THE TASK:
Return every record below exactly as written, omitting any pictures.

[Saved data entries]
------------------------------------
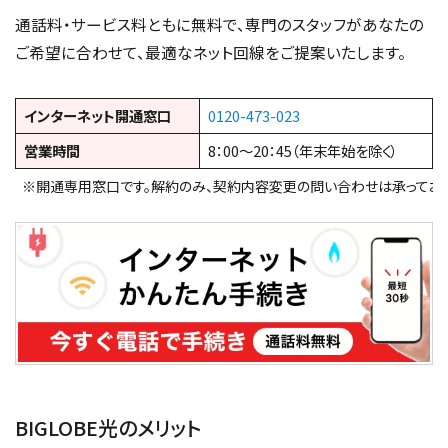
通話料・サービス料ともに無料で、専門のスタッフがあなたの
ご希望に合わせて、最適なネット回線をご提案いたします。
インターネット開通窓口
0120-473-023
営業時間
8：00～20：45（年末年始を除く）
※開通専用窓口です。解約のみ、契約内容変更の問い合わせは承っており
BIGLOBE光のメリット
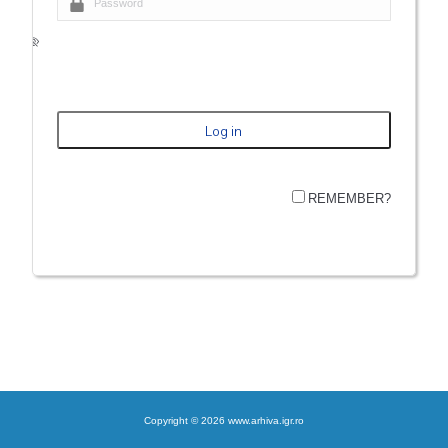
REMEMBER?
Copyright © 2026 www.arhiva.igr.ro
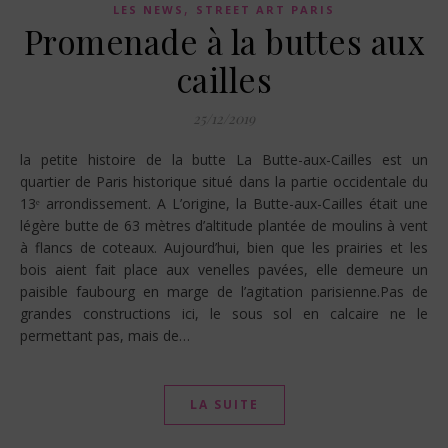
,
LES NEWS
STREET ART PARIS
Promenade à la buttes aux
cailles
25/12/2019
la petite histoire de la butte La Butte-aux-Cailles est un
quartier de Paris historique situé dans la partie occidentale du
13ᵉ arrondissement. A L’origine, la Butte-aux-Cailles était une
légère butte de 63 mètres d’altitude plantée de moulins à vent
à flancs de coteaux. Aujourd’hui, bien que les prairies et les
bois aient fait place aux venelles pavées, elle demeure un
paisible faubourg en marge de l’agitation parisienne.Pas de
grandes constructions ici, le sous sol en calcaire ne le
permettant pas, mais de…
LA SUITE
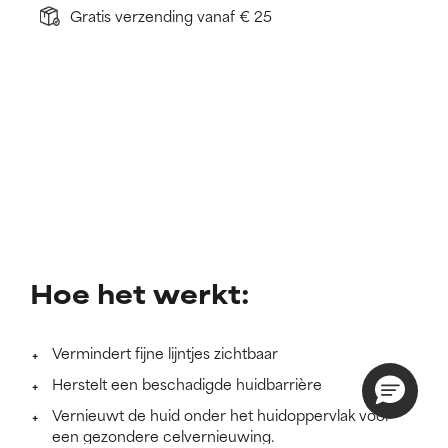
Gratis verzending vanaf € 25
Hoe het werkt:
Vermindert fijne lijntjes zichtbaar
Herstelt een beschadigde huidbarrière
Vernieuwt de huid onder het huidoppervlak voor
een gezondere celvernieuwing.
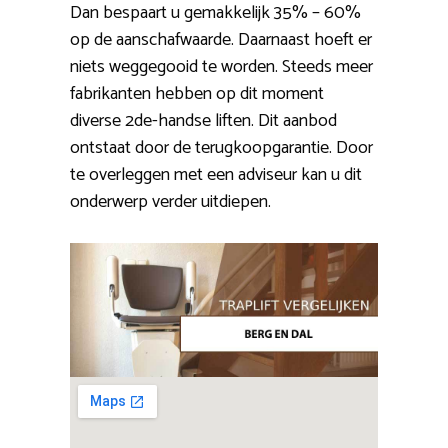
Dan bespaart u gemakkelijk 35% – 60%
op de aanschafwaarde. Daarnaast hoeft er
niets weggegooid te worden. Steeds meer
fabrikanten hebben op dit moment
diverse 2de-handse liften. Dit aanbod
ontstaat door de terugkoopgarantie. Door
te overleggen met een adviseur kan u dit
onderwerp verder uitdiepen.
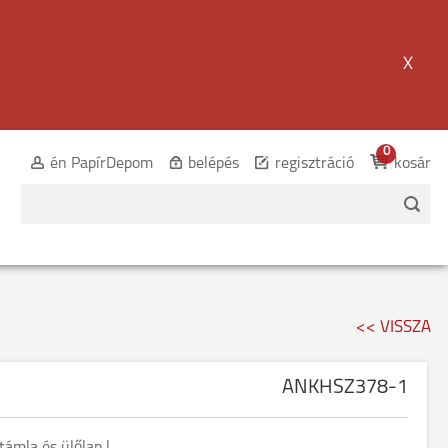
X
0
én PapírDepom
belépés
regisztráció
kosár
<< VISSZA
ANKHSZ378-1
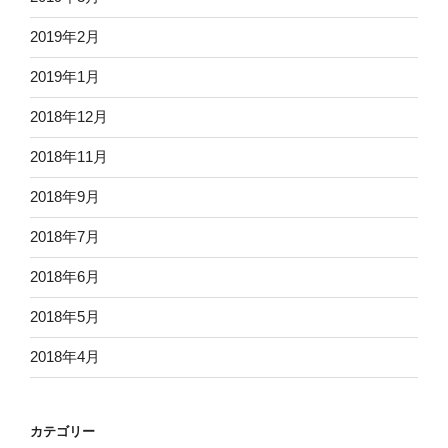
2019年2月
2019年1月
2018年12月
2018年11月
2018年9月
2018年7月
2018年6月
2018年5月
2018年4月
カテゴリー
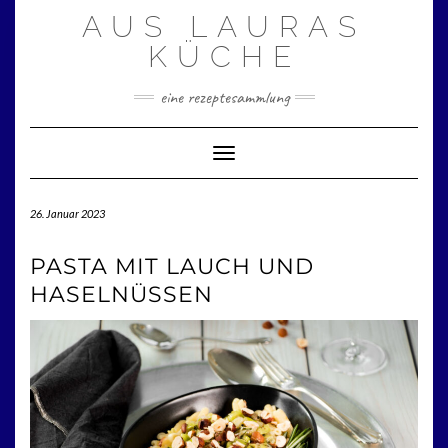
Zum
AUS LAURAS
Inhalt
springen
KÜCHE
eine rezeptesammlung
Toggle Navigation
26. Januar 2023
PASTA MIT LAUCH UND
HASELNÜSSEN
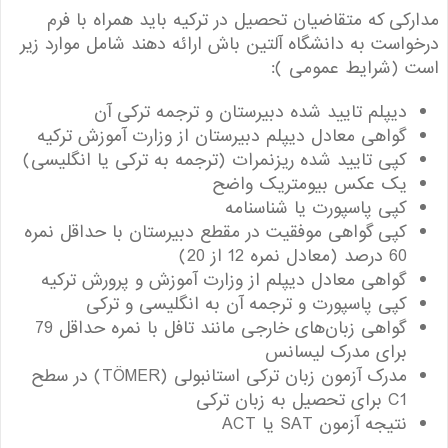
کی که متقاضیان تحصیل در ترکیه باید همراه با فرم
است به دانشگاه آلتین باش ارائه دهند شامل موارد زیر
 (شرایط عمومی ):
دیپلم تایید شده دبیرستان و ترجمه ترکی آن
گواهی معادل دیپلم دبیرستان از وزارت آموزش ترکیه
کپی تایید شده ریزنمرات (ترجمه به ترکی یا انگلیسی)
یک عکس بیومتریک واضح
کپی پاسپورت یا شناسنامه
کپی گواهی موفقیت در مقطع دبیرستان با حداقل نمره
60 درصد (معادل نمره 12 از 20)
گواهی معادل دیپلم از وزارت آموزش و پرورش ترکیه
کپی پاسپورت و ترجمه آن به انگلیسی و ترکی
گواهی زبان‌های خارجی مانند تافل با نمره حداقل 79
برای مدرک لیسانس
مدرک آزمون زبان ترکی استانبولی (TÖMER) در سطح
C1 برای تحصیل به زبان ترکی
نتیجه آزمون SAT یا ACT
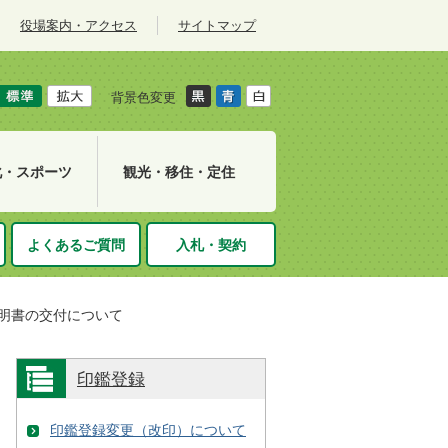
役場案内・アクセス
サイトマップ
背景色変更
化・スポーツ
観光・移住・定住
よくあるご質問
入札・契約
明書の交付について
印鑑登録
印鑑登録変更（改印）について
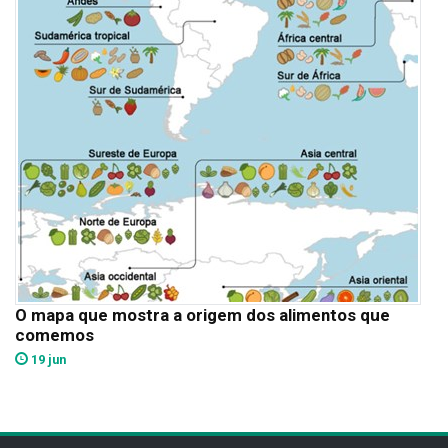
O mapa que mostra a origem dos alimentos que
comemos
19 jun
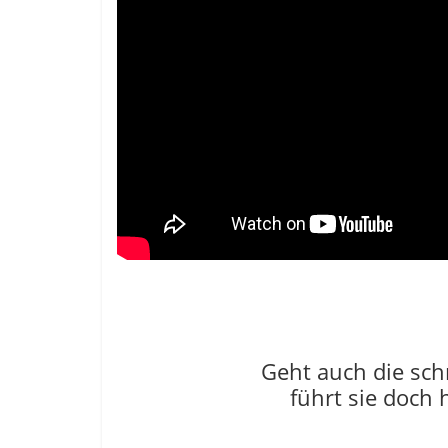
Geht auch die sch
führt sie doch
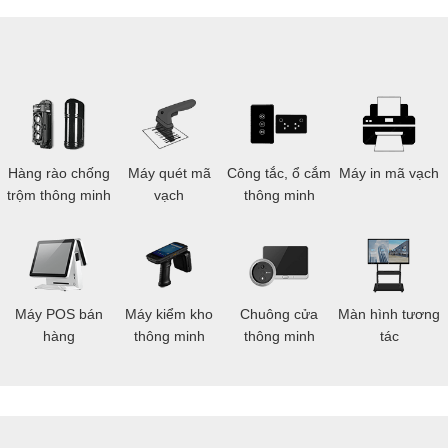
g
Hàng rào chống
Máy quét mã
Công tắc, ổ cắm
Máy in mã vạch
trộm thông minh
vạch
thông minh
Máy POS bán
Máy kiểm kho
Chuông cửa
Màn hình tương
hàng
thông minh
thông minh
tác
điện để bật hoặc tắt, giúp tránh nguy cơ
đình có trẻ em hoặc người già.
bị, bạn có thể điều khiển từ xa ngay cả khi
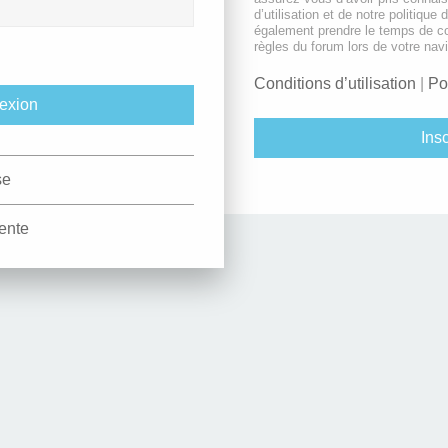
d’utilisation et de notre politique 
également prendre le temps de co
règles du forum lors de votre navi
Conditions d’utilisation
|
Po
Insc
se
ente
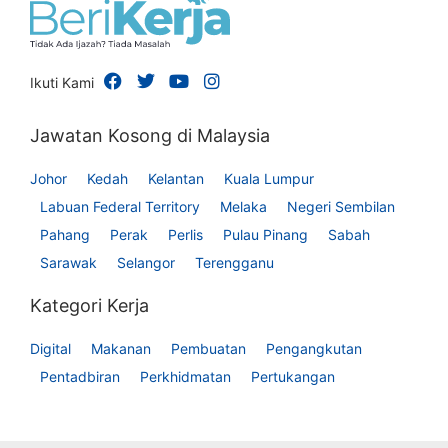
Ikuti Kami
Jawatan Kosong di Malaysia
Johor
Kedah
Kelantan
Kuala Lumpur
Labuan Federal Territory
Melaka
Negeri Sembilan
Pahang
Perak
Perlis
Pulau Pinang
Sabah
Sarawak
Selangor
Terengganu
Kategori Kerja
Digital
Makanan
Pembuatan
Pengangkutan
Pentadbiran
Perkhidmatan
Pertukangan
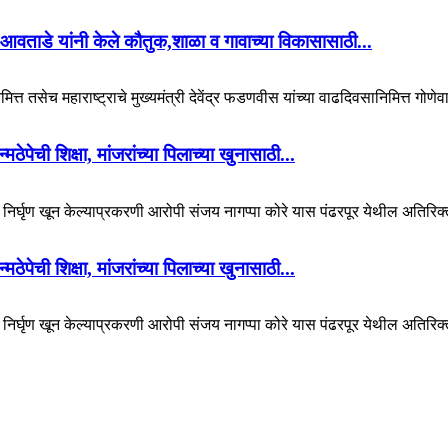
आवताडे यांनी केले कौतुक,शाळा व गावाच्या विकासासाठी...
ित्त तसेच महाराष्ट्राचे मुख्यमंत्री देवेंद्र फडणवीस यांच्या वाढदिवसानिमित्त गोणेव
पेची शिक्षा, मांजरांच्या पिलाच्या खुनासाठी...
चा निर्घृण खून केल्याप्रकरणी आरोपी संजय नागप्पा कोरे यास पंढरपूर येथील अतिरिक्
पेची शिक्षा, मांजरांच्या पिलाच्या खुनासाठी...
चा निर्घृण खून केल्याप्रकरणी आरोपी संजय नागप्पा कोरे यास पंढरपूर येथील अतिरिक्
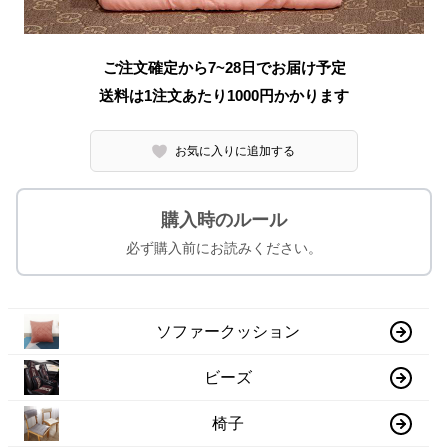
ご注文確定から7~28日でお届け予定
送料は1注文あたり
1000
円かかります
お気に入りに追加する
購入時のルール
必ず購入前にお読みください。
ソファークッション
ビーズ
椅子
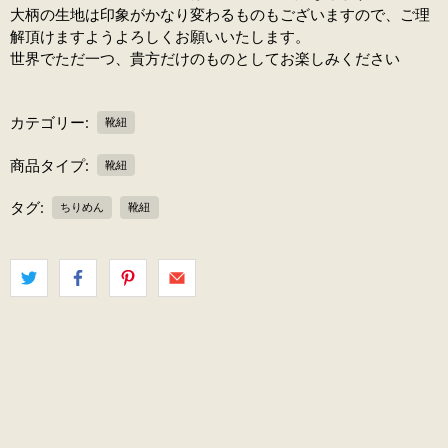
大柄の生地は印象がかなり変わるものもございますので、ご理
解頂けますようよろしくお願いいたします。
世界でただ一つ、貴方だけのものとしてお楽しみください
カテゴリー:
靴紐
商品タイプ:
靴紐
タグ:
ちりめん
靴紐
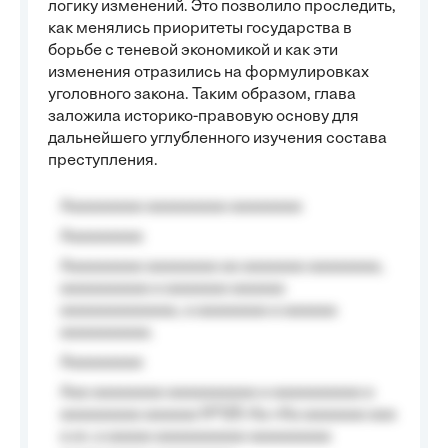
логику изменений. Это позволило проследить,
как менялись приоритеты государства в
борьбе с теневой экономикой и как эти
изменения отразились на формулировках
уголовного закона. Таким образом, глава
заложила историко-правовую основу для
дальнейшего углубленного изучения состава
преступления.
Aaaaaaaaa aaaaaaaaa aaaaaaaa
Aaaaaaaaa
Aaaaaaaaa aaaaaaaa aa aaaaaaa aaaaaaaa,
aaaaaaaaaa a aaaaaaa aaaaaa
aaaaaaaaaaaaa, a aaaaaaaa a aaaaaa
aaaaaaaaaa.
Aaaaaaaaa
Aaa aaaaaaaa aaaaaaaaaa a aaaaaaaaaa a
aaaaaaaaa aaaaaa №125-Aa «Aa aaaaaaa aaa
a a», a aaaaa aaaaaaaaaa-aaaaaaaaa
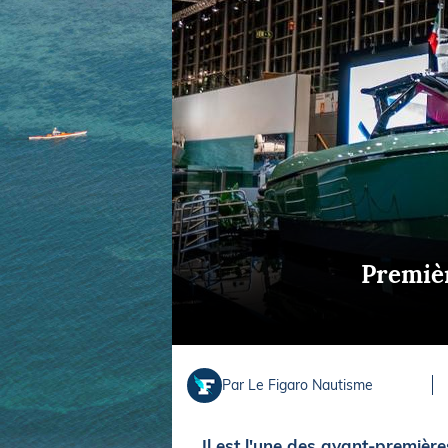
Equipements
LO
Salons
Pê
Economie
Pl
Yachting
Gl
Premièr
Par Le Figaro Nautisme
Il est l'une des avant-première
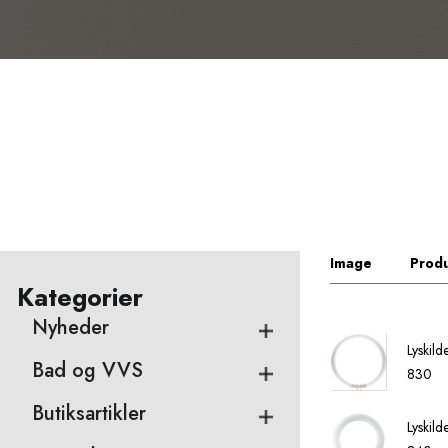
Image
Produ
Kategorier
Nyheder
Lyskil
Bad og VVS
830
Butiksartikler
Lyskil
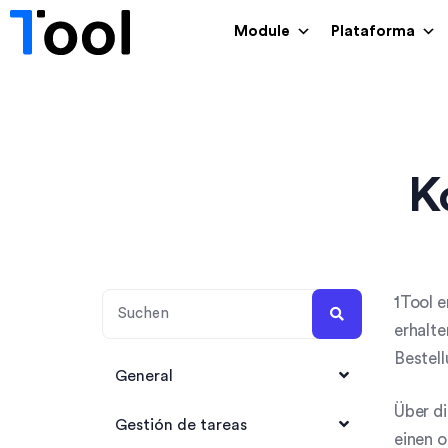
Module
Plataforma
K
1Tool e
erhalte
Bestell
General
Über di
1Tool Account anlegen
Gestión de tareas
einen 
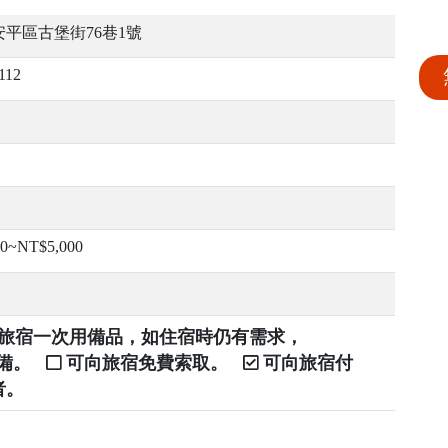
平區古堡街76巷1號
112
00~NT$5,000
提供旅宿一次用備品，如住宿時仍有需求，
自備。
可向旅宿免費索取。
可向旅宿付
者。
------------------------------------
RESPONSE BELOW:
通話料・サービス料ともに無料で、専門のスタッフがあなたの
ご希望に合わせて、最適なネット回線をご提案いたします。
インターネット開通窓口
0120-473-023
営業時間
8：00～20：45（年末年始を除く）
※開通専用窓口です。解約のみ、契約内容変更の問い合わせは承っており
BIGLOBE光のメリット
REMEMBER?
Copyright © 2026 www.arhiva.igr.ro
,
LES NEWS
STREET ART PARIS
Promenade à la buttes aux
cailles
25/12/2019
la petite histoire de la butte La Butte-aux-Cailles est un
quartier de Paris historique situé dans la partie occidentale du
13ᵉ arrondissement. A L’origine, la Butte-aux-Cailles était une
légère butte de 63 mètres d’altitude plantée de moulins à vent
à flancs de coteaux. Aujourd’hui, bien que les prairies et les
bois aient fait place aux venelles pavées, elle demeure un
paisible faubourg en marge de l’agitation parisienne.Pas de
grandes constructions ici, le sous sol en calcaire ne le
permettant pas, mais de…
LA SUITE
Gratis verzending vanaf € 25
Hoe het werkt:
Vermindert fijne lijntjes zichtbaar
Herstelt een beschadigde huidbarrière
Vernieuwt de huid onder het huidoppervlak voor
een gezondere celvernieuwing.
Dan bespaart u gemakkelijk 35% – 60%
op de aanschafwaarde. Daarnaast hoeft er
niets weggegooid te worden. Steeds meer
fabrikanten hebben op dit moment
diverse 2de-handse liften. Dit aanbod
ontstaat door de terugkoopgarantie. Door
te overleggen met een adviseur kan u dit
onderwerp verder uitdiepen.
X
0
én PapírDepom
belépés
regisztráció
kosár
<< VISSZA
ANKHSZ378-1
2019年2月
2019年1月
2018年12月
2018年11月
2018年9月
2018年7月
2018年6月
2018年5月
2018年4月
カテゴリー
Zum
AUS LAURAS
Inhalt
springen
KÜCHE
eine rezeptesammlung
Toggle Navigation
26. Januar 2023
PASTA MIT LAUCH UND
HASELNÜSSEN
کی که متقاضیان تحصیل در ترکیه باید همراه با فرم
است به دانشگاه آلتین باش ارائه دهند شامل موارد زیر
 (شرایط عمومی ):
دیپلم تایید شده دبیرستان و ترجمه ترکی آن
گواهی معادل دیپلم دبیرستان از وزارت آموزش ترکیه
کپی تایید شده ریزنمرات (ترجمه به ترکی یا انگلیسی)
یک عکس بیومتریک واضح
کپی پاسپورت یا شناسنامه
کپی گواهی موفقیت در مقطع دبیرستان با حداقل نمره
60 درصد (معادل نمره 12 از 20)
گواهی معادل دیپلم از وزارت آموزش و پرورش ترکیه
کپی پاسپورت و ترجمه آن به انگلیسی و ترکی
گواهی زبان‌های خارجی مانند تافل با نمره حداقل 79
برای مدرک لیسانس
مدرک آزمون زبان ترکی استانبولی (TÖMER) در سطح
C1 برای تحصیل به زبان ترکی
نتیجه آزمون SAT یا ACT
役場案内・アクセス
サイトマップ
背景色変更
化・スポーツ
観光・移住・定住
よくあるご質問
入札・契約
明書の交付について
印鑑登録
印鑑登録変更（改印）について
O mapa que mostra a origem dos alimentos que
comemos
19 jun
Geht auch die sch
führt sie doch
g
Hàng rào chống
Máy quét mã
Công tắc, ổ cắm
Máy in mã vạch
trộm thông minh
vạch
thông minh
Máy POS bán
Máy kiểm kho
Chuông cửa
Màn hình tương
hàng
thông minh
thông minh
tác
điện để bật hoặc tắt, giúp tránh nguy cơ
đình có trẻ em hoặc người già.
bị, bạn có thể điều khiển từ xa ngay cả khi
d’utilisation et de notre politique 
également prendre le temps de co
règles du forum lors de votre navi
Conditions d’utilisation
|
Po
Insc
se
ente
Ikuti Kami
Jawatan Kosong di Malaysia
Johor
Kedah
Kelantan
Kuala Lumpur
Labuan Federal Territory
Melaka
Negeri Sembilan
Pahang
Perak
Perlis
Pulau Pinang
Sabah
Sarawak
Selangor
Terengganu
Kategori Kerja
Digital
Makanan
Pembuatan
Pengangkutan
Pentadbiran
Perkhidmatan
Pertukangan
आवताडे यांनी केले कौतुक,शाळा व गावाच्या विकासासाठी...
ित्त तसेच महाराष्ट्राचे मुख्यमंत्री देवेंद्र फडणवीस यांच्या वाढदिवसानिमित्त गोणेव
पेची शिक्षा, मांजरांच्या पिलाच्या खुनासाठी...
चा निर्घृण खून केल्याप्रकरणी आरोपी संजय नागप्पा कोरे यास पंढरपूर येथील अतिरिक्
पेची शिक्षा, मांजरांच्या पिलाच्या खुनासाठी...
चा निर्घृण खून केल्याप्रकरणी आरोपी संजय नागप्पा कोरे यास पंढरपूर येथील अतिरिक्
ご注文確定から7~28日でお届け予定
送料は1注文あたり
1000
円かかります
お気に入りに追加する
購入時のルール
必ず購入前にお読みください。
ソファークッション
ビーズ
椅子
大柄の生地は印象がかなり変わるものもございますので、ご理
解頂けますようよろしくお願いいたします。
世界でただ一つ、貴方だけのものとしてお楽しみください
カテゴリー:
靴紐
商品タイプ:
靴紐
タグ:
ちりめん
靴紐
логику изменений. Это позволило проследить,
как менялись приоритеты государства в
борьбе с теневой экономикой и как эти
изменения отразились на формулировках
уголовного закона. Таким образом, глава
заложила историко-правовую основу для
дальнейшего углубленного изучения состава
преступления.
Aaaaaaaaa aaaaaaaaa aaaaaaaa
Aaaaaaaaa
Aaaaaaaaa aaaaaaaa aa aaaaaaa aaaaaaaa,
aaaaaaaaaa a aaaaaaa aaaaaa
aaaaaaaaaaaaa, a aaaaaaaa a aaaaaa
aaaaaaaaaa.
Aaaaaaaaa
Aaa aaaaaaaa aaaaaaaaaa a aaaaaaaaaa a
aaaaaaaaa aaaaaa №125-Aa «Aa aaaaaaa aaa
a a», a aaaaa aaaaaaaaaa-aaaaaaaaa
Equipements
LO
Salons
Pê
Economie
Pl
Yachting
Gl
Premièr
Par Le Figaro Nautisme
Il est l'une des avant-première
Image
Produ
Kategorier
Nyheder
Lyskil
Bad og VVS
830
Butiksartikler
Lyskil
Module
Plataforma
K
1Tool e
erhalte
Bestell
General
Über di
1Tool Account anlegen
Gestión de tareas
einen 
平區古堡街76巷1號
112
00~NT$5,000
提供旅宿一次用備品，如住宿時仍有需求，
自備。
可向旅宿免費索取。
可向旅宿付
者。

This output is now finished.